ニュースレター(6月13日)1273ドル イラク情勢悪化が金価格を押し上げる
週間市場ウォッチ
今週金曜日のPM Fix金価格は、トロイオンスあたり1273ドルと、前週同価格から2%上げています。
週明け月曜日は、特に重要は経済指標もない中、金価格は狭いレンジの動きとなりました。
翌火曜日は、南アフリカの主要なプラチナ鉱山で行われているストライキの話し合いが、合意に至らず物別れしたことが前日に伝えられたことで、プラチナ価格が上げる中、金も上昇しました。
水曜日は、世界銀行が今年の世界経済の成長見通しを3.2%から2.8%に下方修正したことを受けて米株価が下げ、金価格は少ないながらも上げることとなりました。また、イラクで武装勢力がトルコ領事館を襲い、総領事を始め多くのトルコ人が拘束されたニュースが伝えられ、地政学リスクが高まり、金が買われることとなりました。

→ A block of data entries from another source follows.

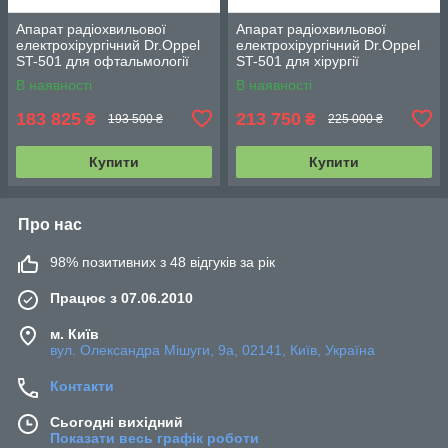
Апарат радіохвильової
Апарат радіохвильової
електрохірургічний Dr.Oppel
електрохірургічний Dr.Oppel
ST-501 для офтальмології
ST-501 для хірургії
В наявності
В наявності
183 825
213 750
₴
₴
193 500 ₴
225 000 ₴
Купити
Купити
Про нас
98% позитивних з 48 відгуків за рік
Працює з 07.06.2010
м. Київ
вул. Олександра Мішуги, 9а, 02141, Київ, Україна
Контакти
Сьогодні вихідний
Показати весь графік роботи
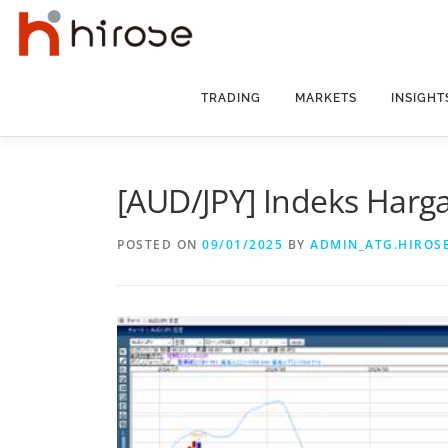
Skip
to
content
TRADING
MARKETS
INSIGHT
[AUD/JPY] Indeks Harga
POSTED ON
09/01/2025
BY
ADMIN_ATG.HIROS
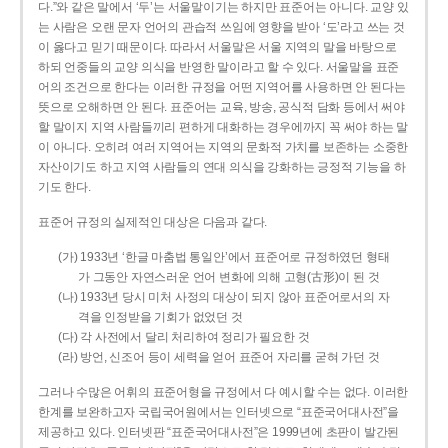
다.”와 같은 말에서 ‘두’는 서울말이기는 하지만 표준어는 아니다. 교양 있
는 사람은 오랜 문자 언어의 관습적 쓰임에 영향을 받아 ‘도’라고 쓰는 것
이 옳다고 믿기 때문이다. 따라서 서울말은 서울 지역의 말을 바탕으로
하되 언중들의 교양 의식을 반영한 말이라고 할 수 있다. 서울말을 표준
어의 조건으로 한다는 이러한 규정을 어떤 지역어를 사용하면 안 된다는
뜻으로 오해하면 안 된다. 표준어는 교육, 방송, 공식적 담화 등에서 써야
할 말이지 지역 사람들끼리 편하게 대화하는 경우에까지 꼭 써야 하는 말
이 아니다. 오히려 여러 지역어는 지역의 문화적 가치를 보존하는 소중한
자산이기도 하고 지역 사람들의 연대 의식을 강화하는 긍정적 기능을 하
기도 한다.
표준어 규정의 실제적인 대상은 다음과 같다.
(가) 1933년 ‘한글 마춤법 통일안’에서 표준어로 규정하였던 형태
가 그동안 자연스러운 언어 변화에 의해 고형(古形)이 된 것
(나) 1933년 당시 미처 사정의 대상이 되지 않아 표준어로서의 자
격을 인정받을 기회가 없었던 것
(다) 각 사전에서 달리 처리하여 정리가 필요한 것
(라) 방언, 신조어 등이 세력을 얻어 표준어 자리를 굳혀 가던 것
그러나 수많은 어휘의 표준어형을 규정에서 다 예시할 수는 없다. 이러한
한계를 보완하고자 국립국어원에서는 인터넷으로 “표준국어대사전”을
제공하고 있다. 인터넷판 “표준국어대사전”은 1999년에 초판이 발간된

木曜日は、イラク情勢緊迫化が進み原油価格が上げる中、金価格も上昇することとなりました。イラク情勢の悪化とは、イスラム武装勢力が同国北部の2都市を制圧したこと、そしてオバマ米大統領が米軍による攻撃の可能性に触れたことなどです。この上げが、先週から先物市場で増加していたショートポジションの巻き戻しもおこし、価格を押し上げることとなりました。
また、今週の注目経済指標である米国5月小売売上高が、前回数値が上方修正されたことから前月比予想を下回り、週次新規失業保険申請件数も予想から多少悪化したことも、価格を押し上げた要因となったもようです。
金曜日は、前日同様にイラク情勢の悪化が伝えられる中、前日の高値の水準を保つこととなりました。
他の市場のニュース
- 三菱UFJ信託銀行が販売している金ETF残高が、今年に入って初めて増加に転じ7トンを越えたこと。
- 先週の欧州中央銀行がマイナス金利を導入したことなどから、スペイン国債の利回りが、米国債の利回りを下回ったこと。
- 中国への金輸入が、上海特区経由で始められたことが伝えられたこと。これにより、中国への金輸入量の把握が困難になり、既に4月に大幅に落ち込んだ香港からの中国への金の輸入は、上海経由の輸入増が一因との見方もあるとのこと。
- パラジウムが水曜日に2001年以来の高値を更新したこと。これは、南アフリカにおけるストライキとウクライナ情勢による西側のロシアへの経済制裁で供給不足となっていることから。しかし、木曜日に労使間で原則的な合意がみられたというニュースが入り、パラジウムと1ヶ月ぶりの高値をつけていたプラチナも急落したこと。
ブリオンボールトニュース
今週、市場が薄商いとなる夏が近づく中、過去12ヶ月のレンジ1200ドルから1400ドルが定着しつつあるなど、昨今の金市場の解説と先行きを、ブリオンボールトのリサーチ主任エィドリアン・アッシュがロイターのインタビューで答えています。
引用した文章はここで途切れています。